B12/folate deficiency (increased incidence w/gastric bypasses), neuroborreliosis (cognitive deficits, memory problems, behavioral issues, depression), neurosyphillis (latent infection, tx:PCN), normal pressure hydrocephalus (magnetic gait, due to clogged arachnoid vestibules), hypothyroidism, and major depression (pseudodementia)
what generally characterizes the amnestic disorders?
memory loss w/preserved intellect due to injury or dysfunction of the hippocampus/other parts of limbic system. may be transient or permanent.

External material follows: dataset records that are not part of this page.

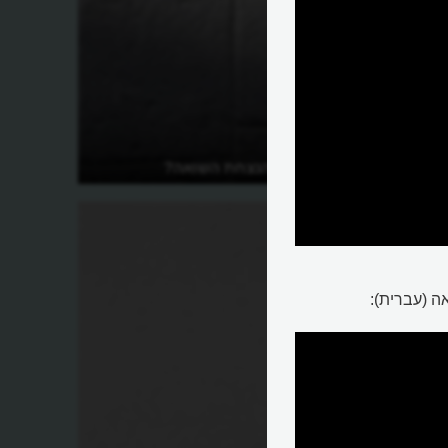
מהם דפי עד להנצחת השואה?
ה (עברית):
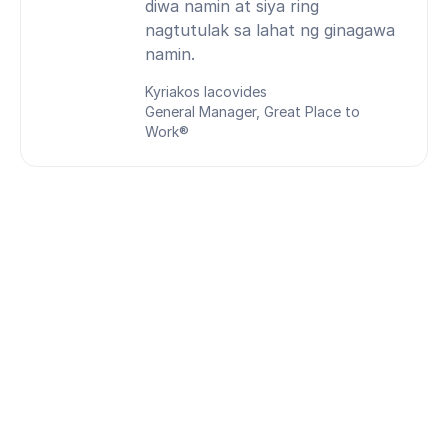
diwa namin at siya ring
nagtutulak sa lahat ng ginagawa
namin.
Kyriakos Iacovides
General Manager, Great Place to
Work®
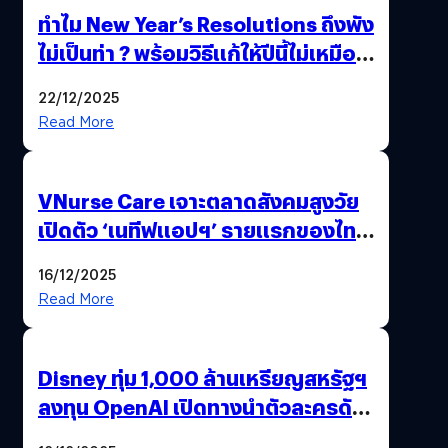
ทำไม New Year’s Resolutions ถึงพัง
ไม่เป็นท่า ? พร้อมวิธีแก้ให้ปีนี้ไม่เหมือน
เดิม
22/12/2025
Read More
VNurse Care เจาะตลาดสังคมสูงวัย
เปิดตัว ‘เนทีฟแอปฯ’ รายแรกของไทย
รวมบริการดูแลผู้สูงอายุ-ผู้ป่วย ครบ
16/12/2025
จบในที่เดียว
Read More
Disney ทุ่ม 1,000 ล้านเหรียญสหรัฐฯ
ลงทุน OpenAI เปิดทางนำตัวละครดัง
มาสร้างวิดีโอ AI ผ่าน Sora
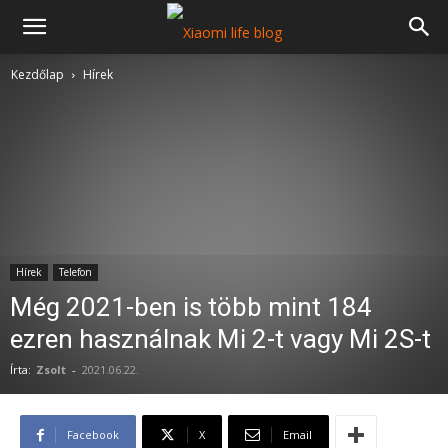
Kezdőlap
Hírek
Hírek
Telefon
Még 2021-ben is több mint 184
ezren használnak Mi 2-t vagy Mi 2S-t
Írta:
Zsolt
-
2021.06.22.
Facebook
X
Email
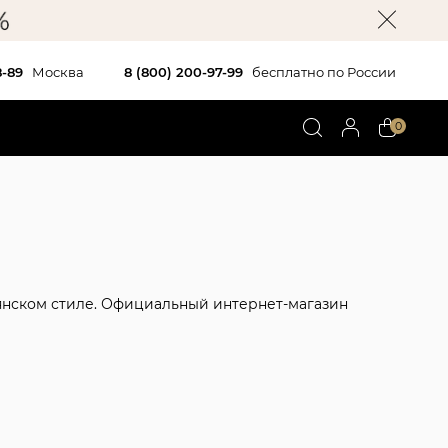
8-89
Москва
8 (800) 200-97-99
бесплатно по России
0
льянском стиле. Официальный интернет-магазин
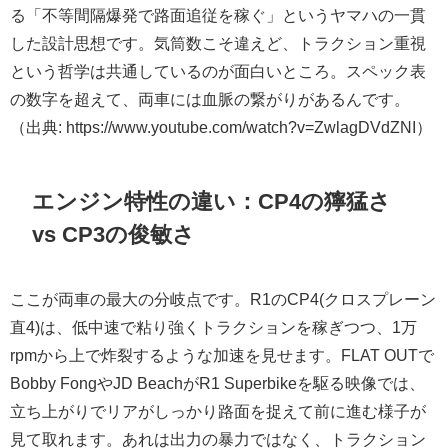
る「不等間隔爆発で路面追従を稼ぐ」というヤマハの一貫
した設計思想です。気筒数こそ違えど、トラクション重視
という哲学は共通しているのが面白いところ。スペック表
の数字を超えて、両車には血脈の繋がりがあるんです。
（出典: https://www.youtube.com/watch?v=ZwlagDVdZNI）
エンジン特性の違い：CP4の獰猛さ
vs CP3の俊敏さ
ここが両車の最大の分岐点です。R1のCP4(クロスプレーン
直4)は、低中速で粘り強くトラクションを稼ぎつつ、1万
rpmから上で炸裂するような加速を見せます。FLAT OUTで
Bobby FongやJD BeachがR1 Superbikeを駆る映像では、
立ち上がりでリアがしっかり路面を捉えて前に進む様子が
見て取れます。あれは出力の暴力ではなく、トラクション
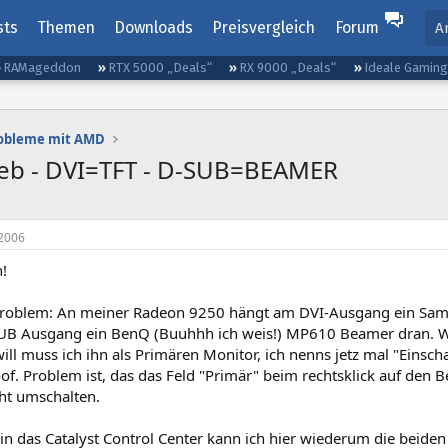
sts
Themen
Downloads
Preisvergleich
Forum
A
RAMageddon
RTX 5000 „Deals“
RX 9000 „Deals“
Ideale Gamin
robleme mit AMD
ieb - DVI=TFT - D-SUB=BEAMER
2006
!
roblem: An meiner Radeon 9250 hängt am DVI-Ausgang ein Sam
B Ausgang ein BenQ (Buuhhh ich weis!) MP610 Beamer dran. W
ll muss ich ihn als Primären Monitor, ich nenns jetz mal "Einsch
f. Problem ist, das das Feld "Primär" beim rechtsklick auf den B
cht umschalten.
in das Catalyst Control Center kann ich hier wiederum die beide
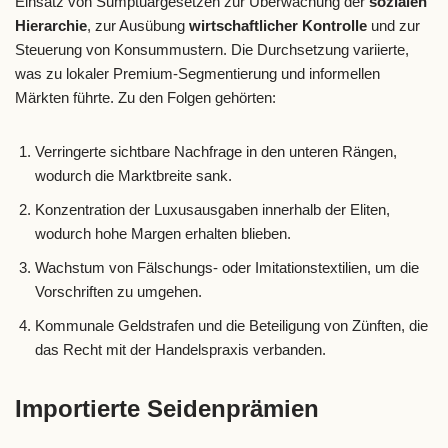
Einsatz von Sumptuargesetzen zur Überwachung der
sozialen
Hierarchie
, zur Ausübung
wirtschaftlicher Kontrolle
und zur
Steuerung von Konsummustern. Die Durchsetzung variierte,
was zu lokaler Premium-Segmentierung und informellen
Märkten führte. Zu den Folgen gehörten:
Verringerte sichtbare Nachfrage in den unteren Rängen,
wodurch die Marktbreite sank.
Konzentration der Luxusausgaben innerhalb der Eliten,
wodurch hohe Margen erhalten blieben.
Wachstum von Fälschungs- oder Imitationstextilien, um die
Vorschriften zu umgehen.
Kommunale Geldstrafen und die Beteiligung von Zünften, die
das Recht mit der Handelspraxis verbanden.
Importierte Seidenprämien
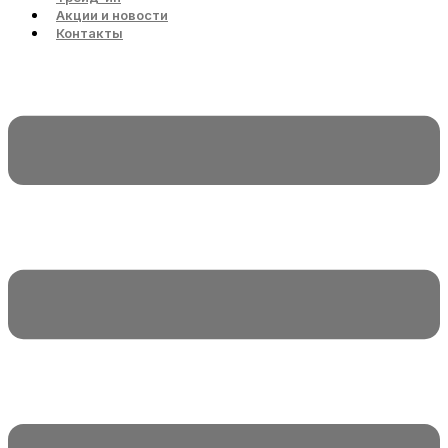
Акции и новости
Контакты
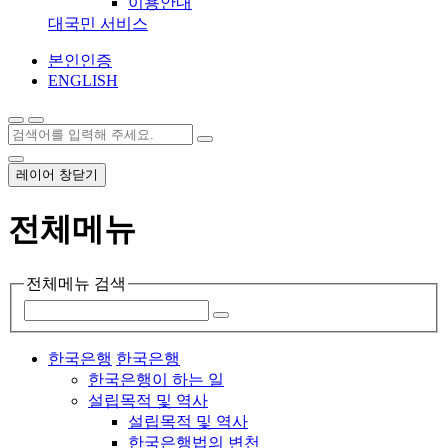
이용안내
대국민 서비스
본인인증
ENGLISH
레이어 창닫기
전체메뉴
전체메뉴 검색
한국은행
한국은행
한국은행이 하는 일
설립목적 및 역사
설립목적 및 역사
한국은행법의 변천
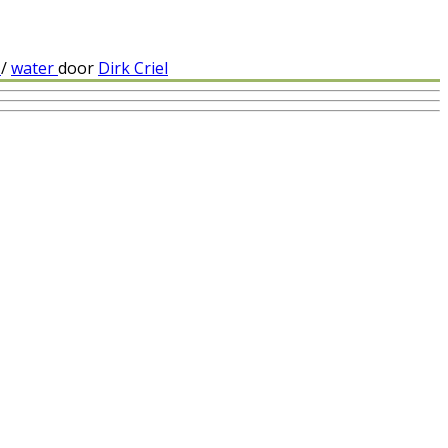
e
/
water
door
Dirk Criel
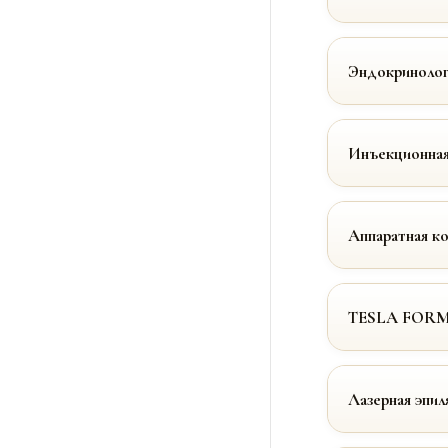
Эндокринолог
Инъекционная
Аппаратная к
TESLA FOR
Лазерная эпил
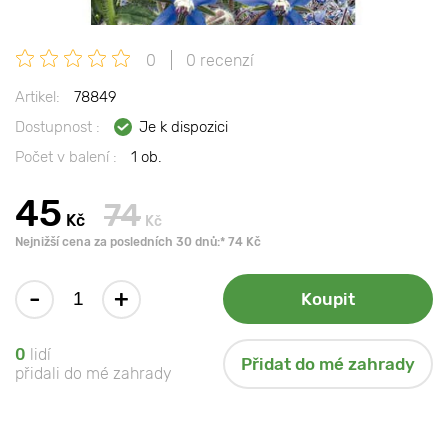
0
0 recenzí
Artikel:
78849
Dostupnost :
Je k dispozici
Počet v balení :
1 ob.
45
74
Kč
Kč
Nejnižší cena za posledních 30 dnů:* 74 Kč
-
+
Koupit
0
lidí
Přidat do mé zahrady
přidali do mé zahrady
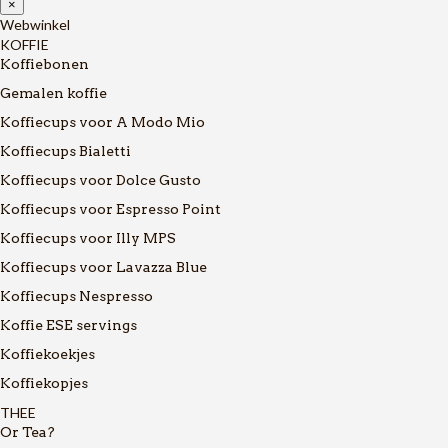
×
Webwinkel
KOFFIE
Koffiebonen
Gemalen koffie
Koffiecups voor A Modo Mio
Koffiecups Bialetti
Koffiecups voor Dolce Gusto
Koffiecups voor Espresso Point
Koffiecups voor Illy MPS
Koffiecups voor Lavazza Blue
Koffiecups Nespresso
Koffie ESE servings
Koffiekoekjes
Koffiekopjes
THEE
Or Tea?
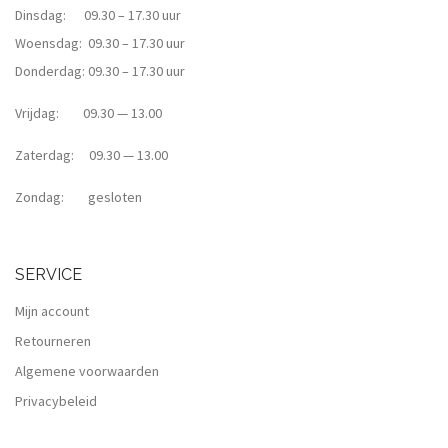
Dinsdag: 09.30 – 17.30 uur
Woensdag: 09.30 – 17.30 uur
Donderdag: 09.30 – 17.30 uur
Vrijdag: 09.30 — 13.00
Zaterdag: 09.30 — 13.00
Zondag: gesloten
SERVICE
Mijn account
Retourneren
Algemene voorwaarden
Privacybeleid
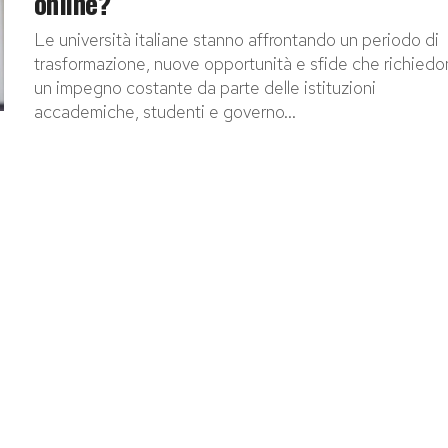
online?
Le università italiane stanno affrontando un periodo di
trasformazione, nuove opportunità e sfide che richied
un impegno costante da parte delle istituzioni
accademiche, studenti e governo...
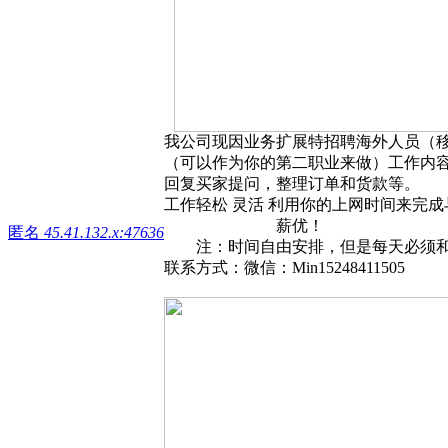
我公司现因业务扩展特招聘海外人员（移
（可以作为你的第二职业来做）工作内容：在
回复买家提问，整理订单和货款等。
工作轻松 灵活 利用你的上网时
薪优！
匿名
45.41.132.x:47636
注：时间自由安排，但是每天必须和
联系方式：微信：Min15248411505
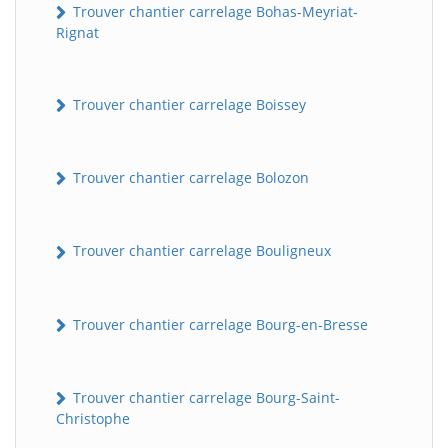
Trouver chantier carrelage Bohas-Meyriat-
Rignat
Trouver chantier carrelage Boissey
Trouver chantier carrelage Bolozon
Trouver chantier carrelage Bouligneux
Trouver chantier carrelage Bourg-en-Bresse
Trouver chantier carrelage Bourg-Saint-
Christophe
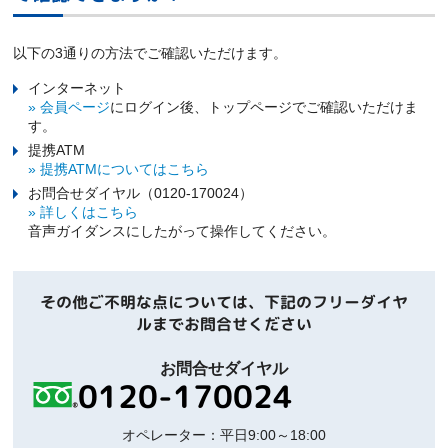
以下の3通りの方法でご確認いただけます。
インターネット
» 会員ページ
にログイン後、トップページでご確認いただけま
す。
提携ATM
» 提携ATMについてはこちら
お問合せダイヤル（0120-170024）
» 詳しくはこちら
音声ガイダンスにしたがって操作してください。
その他ご不明な点については、下記のフリーダイヤ
ルまでお問合せください
お問合せダイヤル
0120-170024
オペレーター：平日9:00～18:00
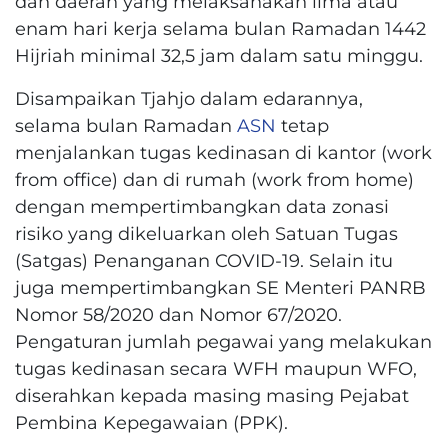
dan daerah yang melaksanakan lima atau
enam hari kerja selama bulan Ramadan 1442
Hijriah minimal 32,5 jam dalam satu minggu.
Disampaikan Tjahjo dalam edarannya,
selama bulan Ramadan
ASN
tetap
menjalankan tugas kedinasan di kantor (work
from office) dan di rumah (work from home)
dengan mempertimbangkan data zonasi
risiko yang dikeluarkan oleh Satuan Tugas
(Satgas) Penanganan COVID-19. Selain itu
juga mempertimbangkan SE Menteri PANRB
Nomor 58/2020 dan Nomor 67/2020.
Pengaturan jumlah pegawai yang melakukan
tugas kedinasan secara WFH maupun WFO,
diserahkan kepada masing masing Pejabat
Pembina Kepegawaian (PPK).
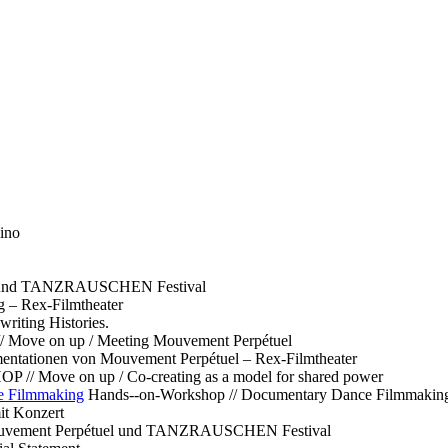
ino
l und TANZRAUSCHEN Festival
g – Rex-Filmtheater
ting Histories.
 // Move on up / Meeting Mouvement Perpétuel
ntationen von Mouvement Perpétuel – Rex-Filmtheater
// Move on up / Co-creating as a model for shared power
e Filmmaking
Hands--on-Workshop // Documentary Dance Filmmakin
it Konzert
Mouvement Perpétuel und TANZRAUSCHEN Festival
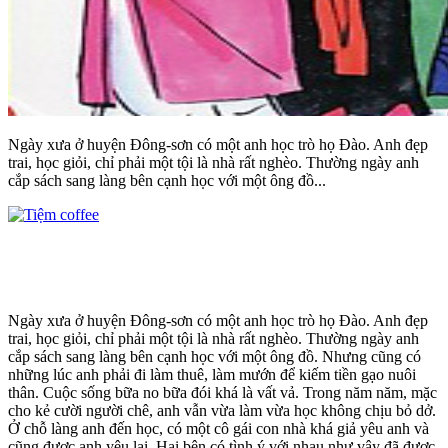
Ngày xưa ở huyện Đông-sơn có một anh học trò họ Đào. Anh đẹp
trai, học giỏi, chỉ phải một tội là nhà rất nghèo. Thường ngày anh
cắp sách sang làng bên cạnh học với một ông đồ...
Ngày xưa ở huyện Đông-sơn có một anh học trò họ Đào. Anh đẹp
trai, học giỏi, chỉ phải một tội là nhà rất nghèo. Thường ngày anh
cắp sách sang làng bên cạnh học với một ông đồ. Nhưng cũng có
những lúc anh phải đi làm thuê, làm mướn để kiếm tiền gạo nuôi
thân. Cuộc sống bữa no bữa đói khá là vất vả. Trong năm năm, mặc
cho kẻ cười người chê, anh vẫn vừa làm vừa học không chịu bỏ dở.
Ở chỗ làng anh đến học, có một cô gái con nhà khá giả yêu anh và
cũng được anh yêu lại. Hai bên có tình ý với nhau như vậy đã được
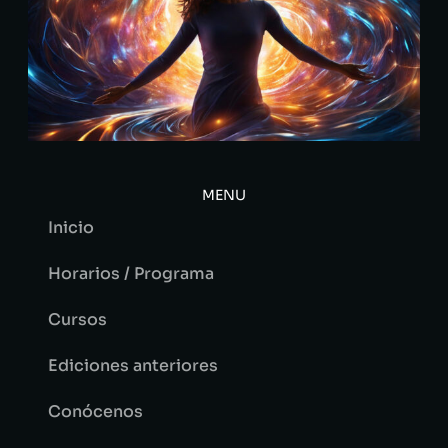
MENU
Inicio
Horarios / Programa
Cursos
Ediciones anteriores
Conócenos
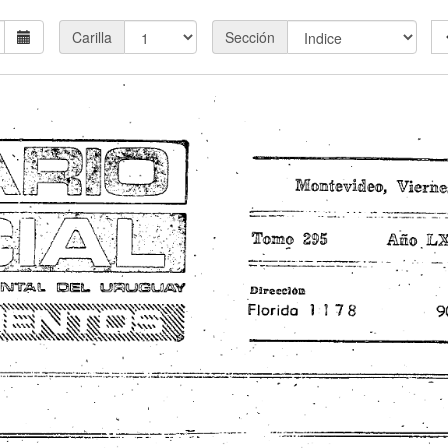
Carilla
Sección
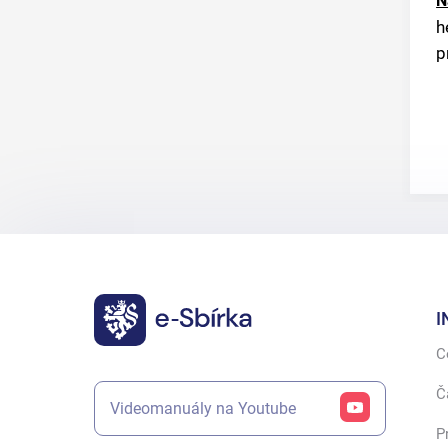
N
h
p
I
C
Č
Videomanuály na Youtube
P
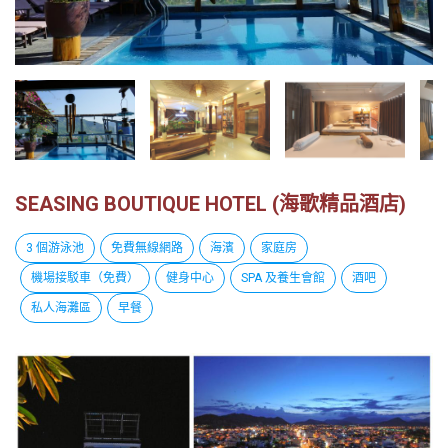
越
南
LOCAL
旅
行
社
SEASING BOUTIQUE HOTEL (海歌精品酒店)
3 個游泳池
免費無線網路
海濱
家庭房
機場接駁車（免費）
健身中心
SPA 及養生會館
酒吧
私人海灘區
早餐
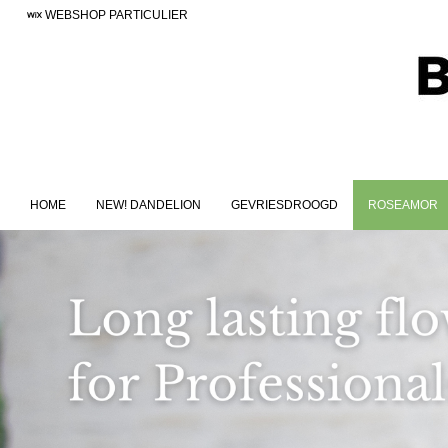
WEBSHOP PARTICULIER
HOME
NEW! DANDELION
GEVRIESDROOGD
ROSEAMOR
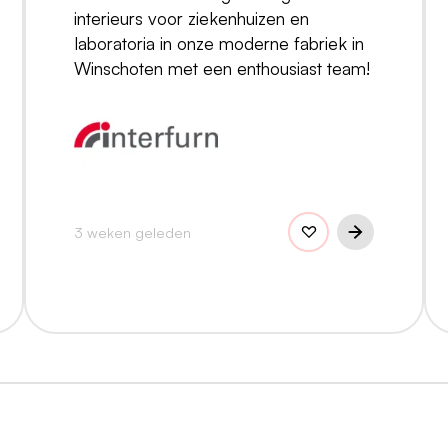
interieurs voor ziekenhuizen en
laboratoria in onze moderne fabriek in
Winschoten met een enthousiast team!
3 weken geleden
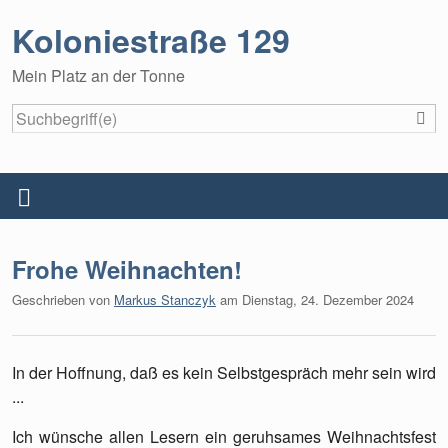
Koloniestraße 129
Mein Platz an der Tonne
S
Startseite
Menü
Über dieses Blog
Frohe Weihnachten!
Datenschutzerklärung
Geschrieben von
Markus Stanczyk
am
Dienstag, 24. Dezember 2024
Impressum
In der Hoffnung, daß es kein Selbstgespräch mehr sein wird
...
Ich wünsche allen Lesern ein geruhsames Weihnachtsfest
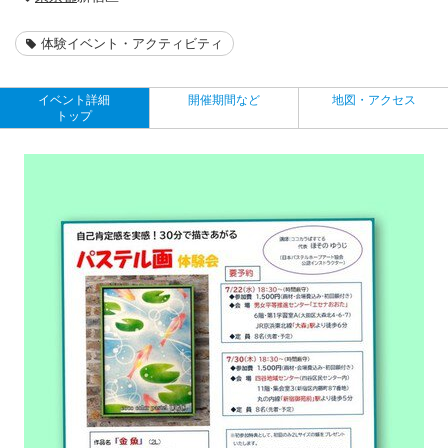
体験イベント・アクティビティ
イベント詳細
開催期間など
地図・アクセス
トップ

what characterizes the transient amnestic disorders?
wernicke-korsakoff/blackouts, head trauma (concussions), medications (any GABA-ergic: BZDs, barbiturates, anticonvulsants), partial complex seizures (post-ictal phase), transient global ischemia (vascular insufficiency of the temporal lobes = limbic ischemia), and ECT
what characterizes the permanent amnestic disorders?
wernicke/korsakoff, HSV encephalitis, severe head trauma (contusions) , kluver-bucy (congenital absence of temporal lobe), and paraneoplastic limbic encephalitis (usually small cell lung CA).